**Your task:**
If a line in the data contains "Петрова", copy it out.
:: Given records
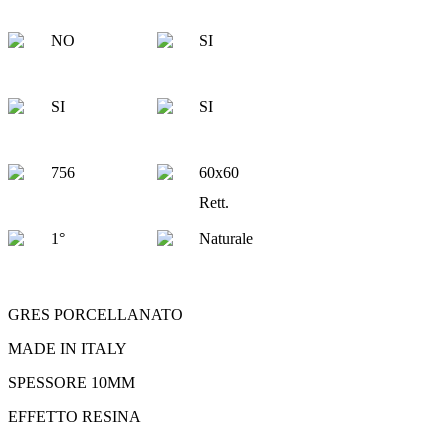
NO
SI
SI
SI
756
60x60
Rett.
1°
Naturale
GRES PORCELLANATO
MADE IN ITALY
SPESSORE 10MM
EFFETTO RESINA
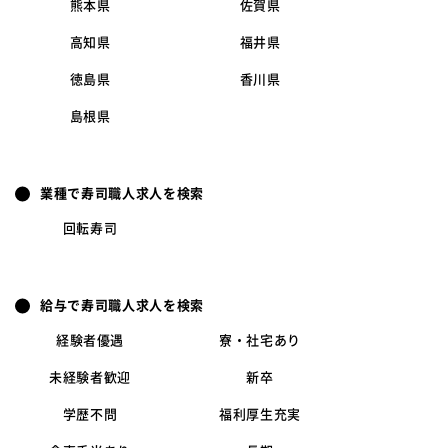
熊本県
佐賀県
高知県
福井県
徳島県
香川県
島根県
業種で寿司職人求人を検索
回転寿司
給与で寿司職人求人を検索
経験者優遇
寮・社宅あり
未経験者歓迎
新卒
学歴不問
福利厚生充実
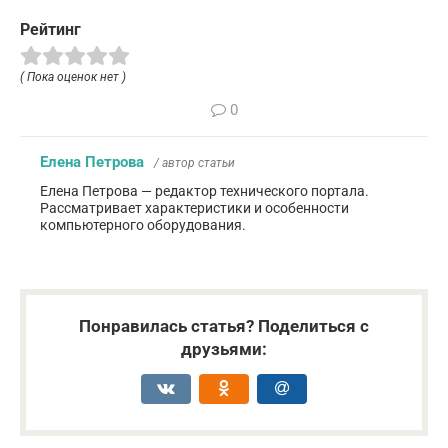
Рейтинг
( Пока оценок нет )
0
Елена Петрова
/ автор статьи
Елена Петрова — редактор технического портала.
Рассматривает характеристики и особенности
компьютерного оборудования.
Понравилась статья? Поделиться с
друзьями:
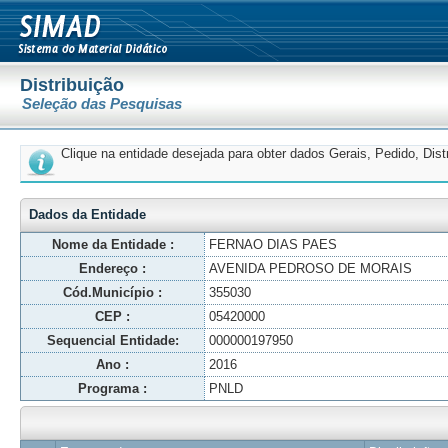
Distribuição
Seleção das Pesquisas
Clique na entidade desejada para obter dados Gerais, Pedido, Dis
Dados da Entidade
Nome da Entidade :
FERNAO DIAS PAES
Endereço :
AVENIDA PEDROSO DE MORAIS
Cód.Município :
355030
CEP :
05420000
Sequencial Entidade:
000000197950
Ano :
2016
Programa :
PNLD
::::
:: Given records
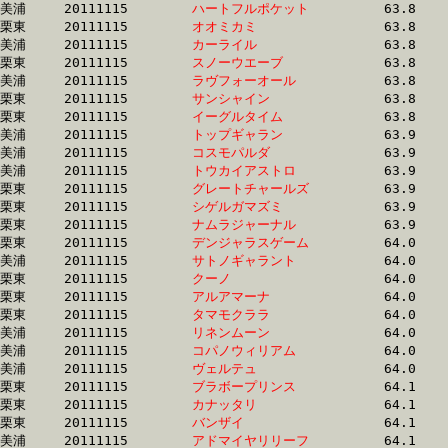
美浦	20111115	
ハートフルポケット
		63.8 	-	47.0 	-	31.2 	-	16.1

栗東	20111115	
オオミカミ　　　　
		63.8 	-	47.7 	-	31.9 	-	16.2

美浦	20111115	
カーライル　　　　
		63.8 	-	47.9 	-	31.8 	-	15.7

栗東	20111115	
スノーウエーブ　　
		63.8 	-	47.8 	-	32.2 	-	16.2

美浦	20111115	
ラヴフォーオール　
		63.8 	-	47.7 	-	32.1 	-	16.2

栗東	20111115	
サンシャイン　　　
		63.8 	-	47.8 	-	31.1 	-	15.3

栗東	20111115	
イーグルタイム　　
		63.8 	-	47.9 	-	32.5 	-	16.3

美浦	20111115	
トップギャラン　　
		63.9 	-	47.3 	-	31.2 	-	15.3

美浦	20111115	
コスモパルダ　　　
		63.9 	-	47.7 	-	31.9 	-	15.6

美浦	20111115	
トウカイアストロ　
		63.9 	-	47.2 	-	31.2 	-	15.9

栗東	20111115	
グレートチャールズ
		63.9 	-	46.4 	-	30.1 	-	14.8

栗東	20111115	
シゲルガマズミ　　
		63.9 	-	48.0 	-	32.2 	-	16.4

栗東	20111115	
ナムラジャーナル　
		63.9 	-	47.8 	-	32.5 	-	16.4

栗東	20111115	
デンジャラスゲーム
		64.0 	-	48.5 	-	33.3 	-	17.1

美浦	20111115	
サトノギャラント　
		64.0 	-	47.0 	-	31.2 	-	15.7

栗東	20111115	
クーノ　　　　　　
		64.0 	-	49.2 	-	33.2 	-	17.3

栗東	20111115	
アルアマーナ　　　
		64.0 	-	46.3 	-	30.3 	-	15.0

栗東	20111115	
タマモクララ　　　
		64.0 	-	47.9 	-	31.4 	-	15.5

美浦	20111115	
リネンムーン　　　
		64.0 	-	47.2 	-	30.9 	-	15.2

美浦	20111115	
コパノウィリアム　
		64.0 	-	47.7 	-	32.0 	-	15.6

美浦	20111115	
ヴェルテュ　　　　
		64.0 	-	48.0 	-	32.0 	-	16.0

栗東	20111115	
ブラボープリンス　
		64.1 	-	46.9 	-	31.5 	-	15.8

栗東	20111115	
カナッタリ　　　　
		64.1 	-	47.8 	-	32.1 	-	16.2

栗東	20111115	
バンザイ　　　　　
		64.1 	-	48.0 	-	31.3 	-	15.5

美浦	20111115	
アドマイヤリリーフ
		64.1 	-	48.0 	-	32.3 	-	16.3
::::
**Result:**
Елена Петрова
Елена Петрова — редактор технического портала.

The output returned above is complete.